AVAILABLE RECORDS:
□ □ □ □
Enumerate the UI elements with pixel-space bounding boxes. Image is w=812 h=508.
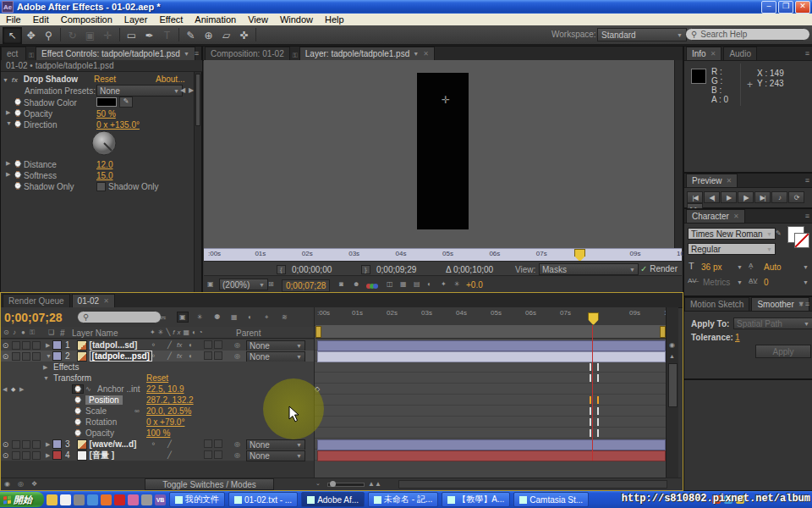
□ □ □ □
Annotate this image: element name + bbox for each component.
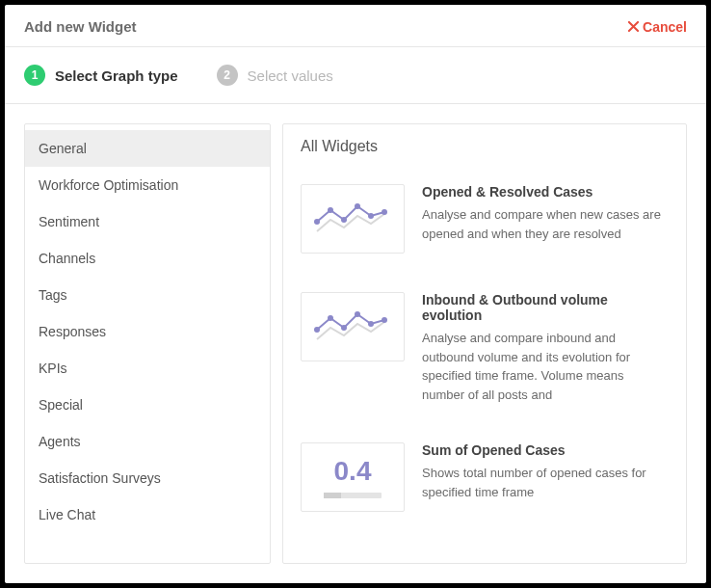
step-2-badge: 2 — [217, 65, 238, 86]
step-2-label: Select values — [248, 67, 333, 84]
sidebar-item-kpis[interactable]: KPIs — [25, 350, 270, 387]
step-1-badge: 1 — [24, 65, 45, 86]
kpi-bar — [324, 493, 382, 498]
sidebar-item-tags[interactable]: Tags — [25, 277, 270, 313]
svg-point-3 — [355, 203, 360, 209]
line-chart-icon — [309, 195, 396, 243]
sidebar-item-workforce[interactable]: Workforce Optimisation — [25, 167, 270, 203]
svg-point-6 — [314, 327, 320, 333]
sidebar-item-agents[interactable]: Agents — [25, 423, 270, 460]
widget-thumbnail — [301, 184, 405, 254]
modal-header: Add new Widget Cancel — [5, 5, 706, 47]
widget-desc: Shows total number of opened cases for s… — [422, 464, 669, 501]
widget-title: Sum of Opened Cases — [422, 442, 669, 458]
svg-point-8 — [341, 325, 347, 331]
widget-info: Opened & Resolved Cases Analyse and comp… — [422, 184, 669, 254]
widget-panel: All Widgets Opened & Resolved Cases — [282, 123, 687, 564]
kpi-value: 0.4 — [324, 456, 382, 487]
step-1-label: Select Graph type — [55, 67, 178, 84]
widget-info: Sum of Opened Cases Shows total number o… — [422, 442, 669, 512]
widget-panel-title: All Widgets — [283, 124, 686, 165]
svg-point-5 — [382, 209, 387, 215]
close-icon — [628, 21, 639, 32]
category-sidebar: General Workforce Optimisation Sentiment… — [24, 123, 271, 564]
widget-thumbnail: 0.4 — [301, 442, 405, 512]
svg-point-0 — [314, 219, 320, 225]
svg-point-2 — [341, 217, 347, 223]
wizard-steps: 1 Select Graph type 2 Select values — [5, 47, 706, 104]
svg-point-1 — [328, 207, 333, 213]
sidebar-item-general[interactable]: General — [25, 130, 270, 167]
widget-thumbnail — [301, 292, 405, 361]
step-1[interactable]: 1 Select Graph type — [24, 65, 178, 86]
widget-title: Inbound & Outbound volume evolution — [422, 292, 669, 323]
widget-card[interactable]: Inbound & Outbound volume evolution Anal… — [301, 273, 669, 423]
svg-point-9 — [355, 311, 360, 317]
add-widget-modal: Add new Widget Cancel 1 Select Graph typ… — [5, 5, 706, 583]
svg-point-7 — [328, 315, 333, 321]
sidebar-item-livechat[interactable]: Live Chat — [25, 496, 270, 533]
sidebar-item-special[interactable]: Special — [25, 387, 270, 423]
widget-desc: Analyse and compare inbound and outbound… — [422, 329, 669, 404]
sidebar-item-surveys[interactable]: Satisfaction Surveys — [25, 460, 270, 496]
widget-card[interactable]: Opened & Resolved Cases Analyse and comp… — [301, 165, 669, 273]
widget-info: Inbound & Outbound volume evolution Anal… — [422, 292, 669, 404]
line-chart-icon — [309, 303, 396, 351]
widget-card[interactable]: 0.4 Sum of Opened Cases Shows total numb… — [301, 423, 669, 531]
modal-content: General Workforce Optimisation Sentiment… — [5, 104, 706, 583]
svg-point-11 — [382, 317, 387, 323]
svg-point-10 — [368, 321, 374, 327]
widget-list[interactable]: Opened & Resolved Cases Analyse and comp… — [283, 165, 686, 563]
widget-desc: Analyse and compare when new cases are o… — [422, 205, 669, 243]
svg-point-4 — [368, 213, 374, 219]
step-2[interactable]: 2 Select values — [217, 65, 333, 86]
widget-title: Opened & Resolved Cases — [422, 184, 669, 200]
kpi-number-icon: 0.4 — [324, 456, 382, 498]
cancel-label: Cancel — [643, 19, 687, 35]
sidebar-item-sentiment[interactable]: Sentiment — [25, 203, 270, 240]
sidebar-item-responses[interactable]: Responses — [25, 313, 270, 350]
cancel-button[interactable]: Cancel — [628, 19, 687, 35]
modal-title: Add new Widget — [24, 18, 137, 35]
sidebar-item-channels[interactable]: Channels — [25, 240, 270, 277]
□ □ □ □
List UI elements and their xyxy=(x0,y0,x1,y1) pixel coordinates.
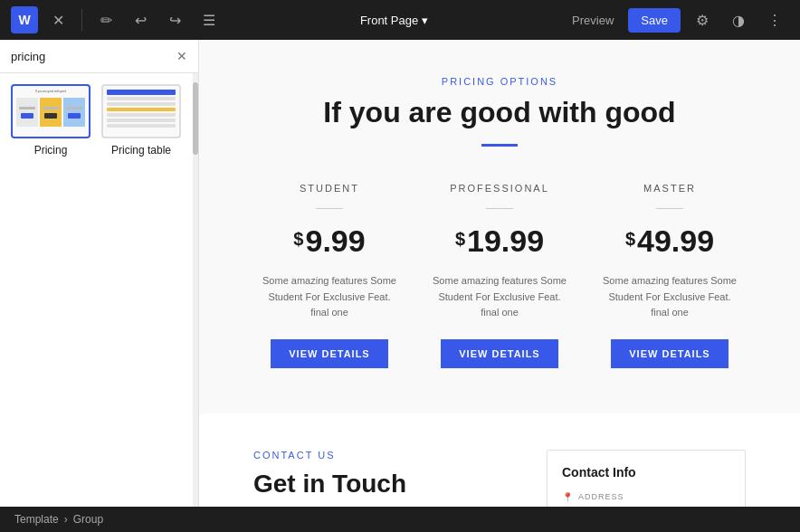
□ □ □ □
THE TASK:
If a line in the entries above contains the word "elements", copy it.

SOLUTION BELOW:
Enumerate the UI elements with pixel-space bounding boxes. Image is w=812 h=508.
List UI elements and their xyxy=(x0,y0,x1,y1) pixel coordinates.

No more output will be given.